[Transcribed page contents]
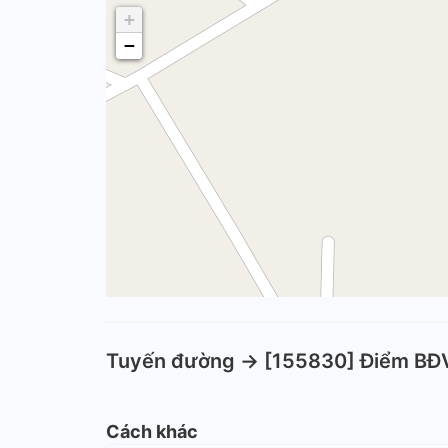
+
−
Tuyến đường -> [155830] Điểm BĐ
Cách khác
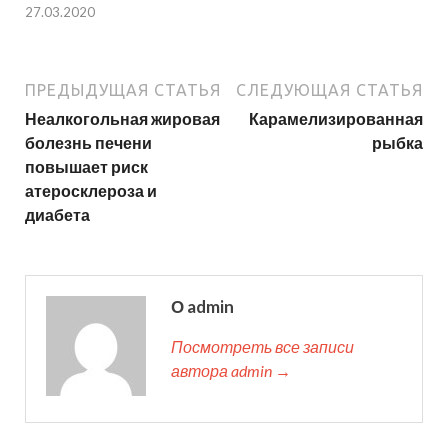
27.03.2020
ПРЕДЫДУЩАЯ СТАТЬЯ
СЛЕДУЮЩАЯ СТАТЬЯ
Неалкогольная жировая
Карамелизированная
болезнь печени
рыбка
повышает риск
атеросклероза и
диабета
О admin
Посмотреть все записи
автора admin →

**DESCRIPTION OF THE TASK**
Across the data, find each line that has "СТАТЬЯ" in it and copy that line.

**RESPONSE TO THE EXERCISE**
ПРЕДЫДУЩАЯ СТАТЬЯ
СЛЕДУЮЩАЯ СТАТЬЯ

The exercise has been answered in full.